Pictures are to be omitted; everything else in the data must be transcribed exactly.

DATASET EXTRACT:

+--

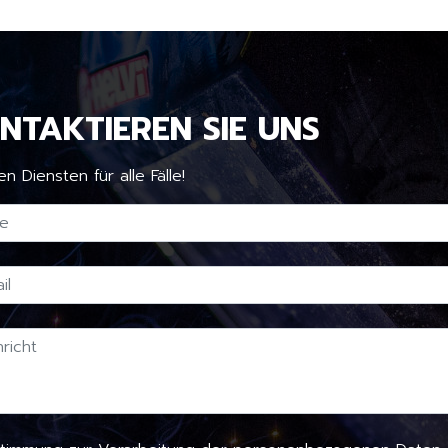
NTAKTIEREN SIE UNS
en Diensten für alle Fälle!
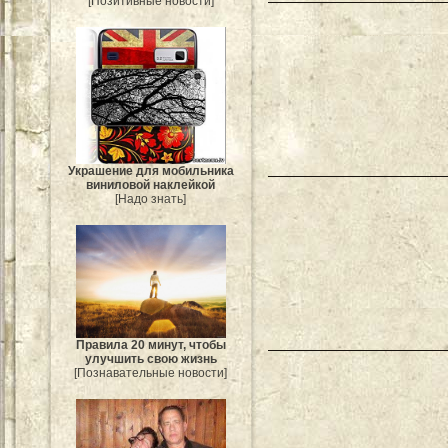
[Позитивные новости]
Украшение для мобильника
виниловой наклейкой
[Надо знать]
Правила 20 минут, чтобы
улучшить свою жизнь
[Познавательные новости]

+--

RESULT:
NTAKTIEREN SIE UNS
en Diensten für alle Fälle!
[Позитивные новости]
Украшение для мобильника
виниловой наклейкой
[Надо знать]
Правила 20 минут, чтобы
улучшить свою жизнь
[Познавательные новости]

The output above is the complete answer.